Number one catch is University of Oklahoma grad and 1984 L.A. Olympics gold medalist Mark Shultz (Channing Tatum), guest-speaking to uninterested grade-schoolers while training as best he can with smaller but also champion brother Dave (Mark Ruffalo) in the limited Wexler College gymnasium. He leads a sad lonely existence, in contrast to the older brother’s home with a lawn, wife Nancy (Sienna Miller) and two children. This family life is doubly important in that, the two boys orphaned very young, Dave has always been parents and mentor to his emotionally withdrawn sibling.
Giving Mark star treatment, and positioning himself as more than a coach, as a friend and father figure, de Pont undercuts Dave and yet woos him to join the team as his “assistant” coach. Insulated from the cradle on by wildest entitlement, he lives in another world, a creepy odd duck. According to Ruffalo, “they designed [actor] John’s look to make him repellent, uncomfortable to be around, and everyone stayed away.”

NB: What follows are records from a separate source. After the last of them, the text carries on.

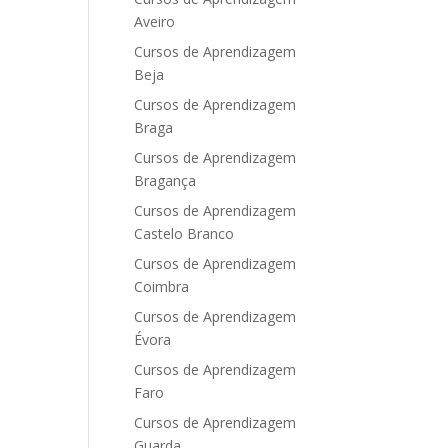
Aveiro
Cursos de Aprendizagem
Beja
Cursos de Aprendizagem
Braga
Cursos de Aprendizagem
Bragança
Cursos de Aprendizagem
Castelo Branco
Cursos de Aprendizagem
Coimbra
Cursos de Aprendizagem
Évora
Cursos de Aprendizagem
Faro
Cursos de Aprendizagem
Guarda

Du Pont turns Mark on to cocaine, gets him to fawn in public and, presenting it as opening up the twenty-seven-year-old’s self-esteem, drives a wedge between the two lifelong inseparable brothers. Seoul 1988 approaching, workouts intensify, the wealthy coach demands increasing dedication to winning and groveling adulation for himself, so tensions mount and come to a tragic but true head.
Suppressed rage, paranoia and obsession are a volatile cocktail, and certainly so in this upsetting view of the rigors of athletics, whether unheralded or not, and even more of the lifestyle and near limitless power attaching to unimaginable unseen American old money zillions.
(Released by Sony Pictures Classics and rated "R" for some drug use and a scene of violence.)